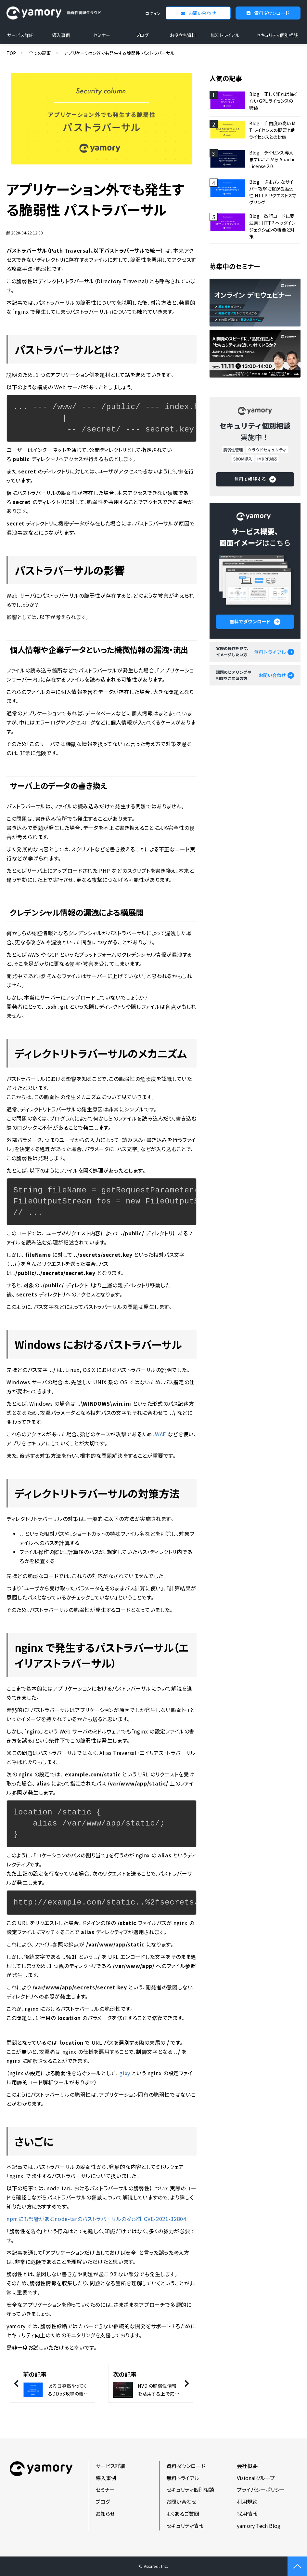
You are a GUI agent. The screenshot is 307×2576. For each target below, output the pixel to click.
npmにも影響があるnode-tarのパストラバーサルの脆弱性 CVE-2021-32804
--
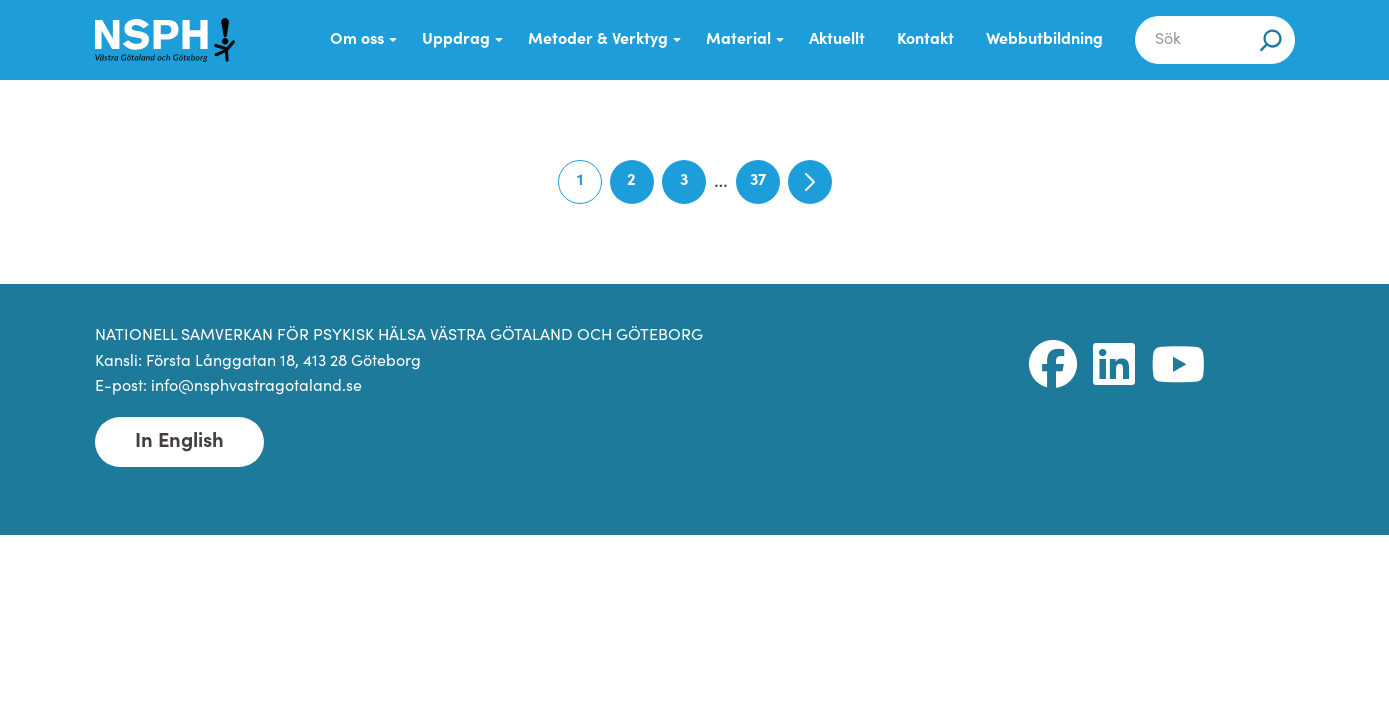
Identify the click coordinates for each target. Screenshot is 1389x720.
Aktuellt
--
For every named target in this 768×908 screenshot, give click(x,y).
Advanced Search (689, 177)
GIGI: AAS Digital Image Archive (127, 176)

PROMPT → All lines in the listing above between the line with "You are a GUI" and the line with "npmにも影響があるnode", inclusive, should be set down exactly, and no line outside that range.

FINAL ANSWER →
You are a GUI agent. The screenshot is 307×2576. For each target below, output the pixel to click.
npmにも影響があるnode-tarのパストラバーサルの脆弱性 CVE-2021-32804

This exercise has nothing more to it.